Stored items from a collection:
== Segment start ==

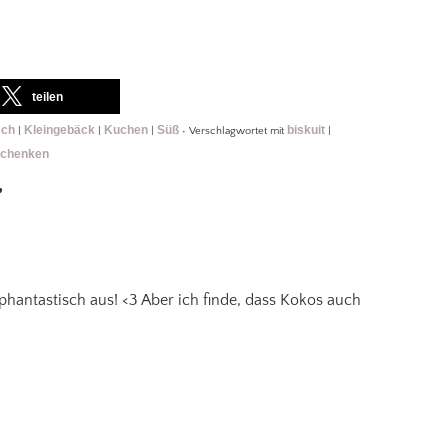
teilen
sch
Kleingebäck
Kuchen
Süß
biskuit
|
|
|
•
Verschlagwortet mit
|
schenken
”
phantastisch aus! <3 Aber ich finde, dass Kokos auch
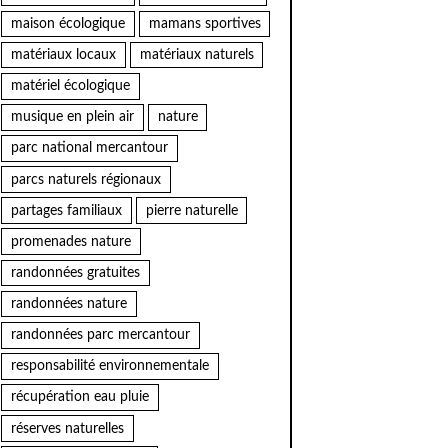
maison écologique
mamans sportives
matériaux locaux
matériaux naturels
matériel écologique
musique en plein air
nature
parc national mercantour
parcs naturels régionaux
partages familiaux
pierre naturelle
promenades nature
randonnées gratuites
randonnées nature
randonnées parc mercantour
responsabilité environnementale
récupération eau pluie
réserves naturelles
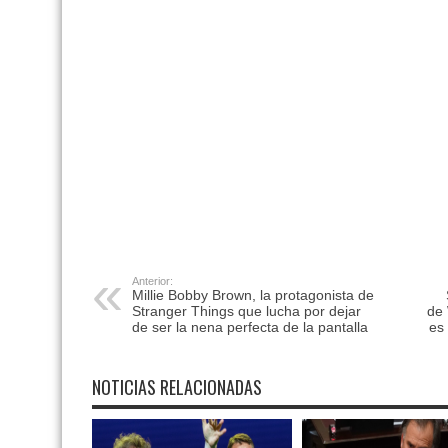
Anterior:
Millie Bobby Brown, la protagonista de
Stranger Things que lucha por dejar
de 
de ser la nena perfecta de la pantalla
es
NOTICIAS RELACIONADAS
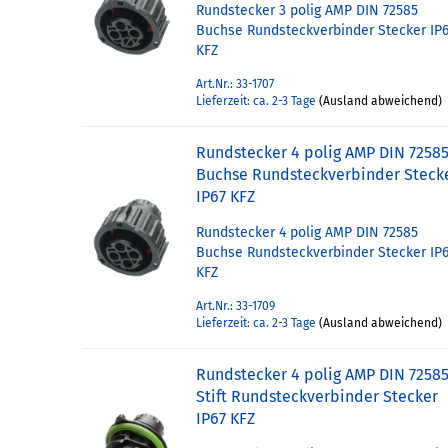
Rundstecker 3 polig AMP DIN 72585
Buchse Rundsteckverbinder Stecker IP
KFZ
Art.Nr.: 33-1707
Lieferzeit: ca. 2-3 Tage
(Ausland abweichend)
Rundstecker 4 polig AMP DIN 7258
Buchse Rundsteckverbinder Steck
IP67 KFZ
Rundstecker 4 polig AMP DIN 72585
Buchse Rundsteckverbinder Stecker IP
KFZ
Art.Nr.: 33-1709
Lieferzeit: ca. 2-3 Tage
(Ausland abweichend)
Rundstecker 4 polig AMP DIN 7258
Stift Rundsteckverbinder Stecker
IP67 KFZ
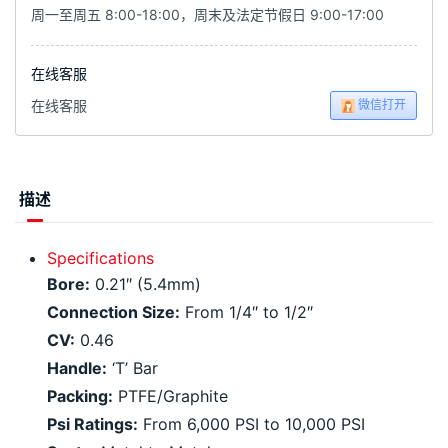
周一至周五 8:00-18:00，周末及法定节假日 9:00-17:00
在线客服
微信打开
在线客服
描述
Specifications
Bore:
0.21″ (5.4mm)
Connection Size:
From 1/4″ to 1/2″
CV:
0.46
Handle:
‘T’ Bar
Packing:
PTFE/Graphite
Psi Ratings:
From 6,000 PSI to 10,000 PSI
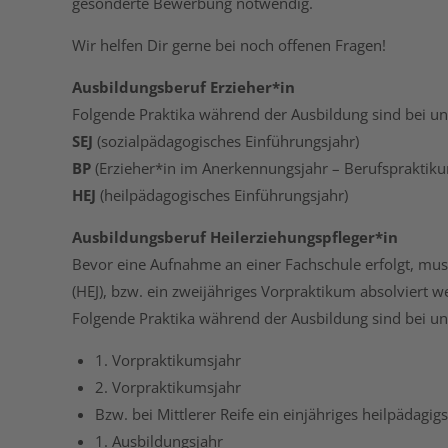
gesonderte Bewerbung notwendig.
Wir helfen Dir gerne bei noch offenen Fragen!
Ausbildungsberuf Erzieher*in
Folgende Praktika während der Ausbildung sind bei un
SEJ
(sozialpädagogisches Einführungsjahr)
BP
(Erzieher*in im Anerkennungsjahr – Berufspraktik
HEJ
(heilpädagogisches Einführungsjahr)
Ausbildungsberuf Heilerziehungspfleger*in
Bevor eine Aufnahme an einer Fachschule erfolgt, muss
(HEJ), bzw. ein zweijähriges Vorpraktikum absolviert w
Folgende Praktika während der Ausbildung sind bei un
1. Vorpraktikumsjahr
2. Vorpraktikumsjahr
Bzw. bei Mittlerer Reife ein einjähriges heilpädagig
1. Ausbildungsjahr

== Segment end ==

Action item: Give back all of the entries verbatim, but without pictures.

Solved problem:
teilen
sch
Kleingebäck
Kuchen
Süß
biskuit
|
|
|
•
Verschlagwortet mit
|
schenken
”
phantastisch aus! <3 Aber ich finde, dass Kokos auch
maison écologique
mamans sportives
matériaux locaux
matériaux naturels
matériel écologique
musique en plein air
nature
parc national mercantour
parcs naturels régionaux
partages familiaux
pierre naturelle
promenades nature
randonnées gratuites
randonnées nature
randonnées parc mercantour
responsabilité environnementale
récupération eau pluie
réserves naturelles
Anterior:
Millie Bobby Brown, la protagonista de
Stranger Things que lucha por dejar
de 
de ser la nena perfecta de la pantalla
es
NOTICIAS RELACIONADAS
Rundstecker 3 polig AMP DIN 72585
Buchse Rundsteckverbinder Stecker IP
KFZ
Art.Nr.: 33-1707
Lieferzeit: ca. 2-3 Tage
(Ausland abweichend)
Rundstecker 4 polig AMP DIN 7258
Buchse Rundsteckverbinder Steck
IP67 KFZ
Rundstecker 4 polig AMP DIN 72585
Buchse Rundsteckverbinder Stecker IP
KFZ
Art.Nr.: 33-1709
Lieferzeit: ca. 2-3 Tage
(Ausland abweichend)
Rundstecker 4 polig AMP DIN 7258
Stift Rundsteckverbinder Stecker
IP67 KFZ
周一至周五 8:00-18:00，周末及法定节假日 9:00-17:00
在线客服
微信打开
在线客服
描述
Specifications
Bore:
0.21″ (5.4mm)
Connection Size:
From 1/4″ to 1/2″
CV:
0.46
Handle:
‘T’ Bar
Packing:
PTFE/Graphite
Psi Ratings:
From 6,000 PSI to 10,000 PSI
gesonderte Bewerbung notwendig.
Wir helfen Dir gerne bei noch offenen Fragen!
Ausbildungsberuf Erzieher*in
Folgende Praktika während der Ausbildung sind bei un
SEJ
(sozialpädagogisches Einführungsjahr)
BP
(Erzieher*in im Anerkennungsjahr – Berufspraktik
HEJ
(heilpädagogisches Einführungsjahr)
Ausbildungsberuf Heilerziehungspfleger*in
Bevor eine Aufnahme an einer Fachschule erfolgt, muss
(HEJ), bzw. ein zweijähriges Vorpraktikum absolviert w
Folgende Praktika während der Ausbildung sind bei un
1. Vorpraktikumsjahr
2. Vorpraktikumsjahr
Bzw. bei Mittlerer Reife ein einjähriges heilpädagig
1. Ausbildungsjahr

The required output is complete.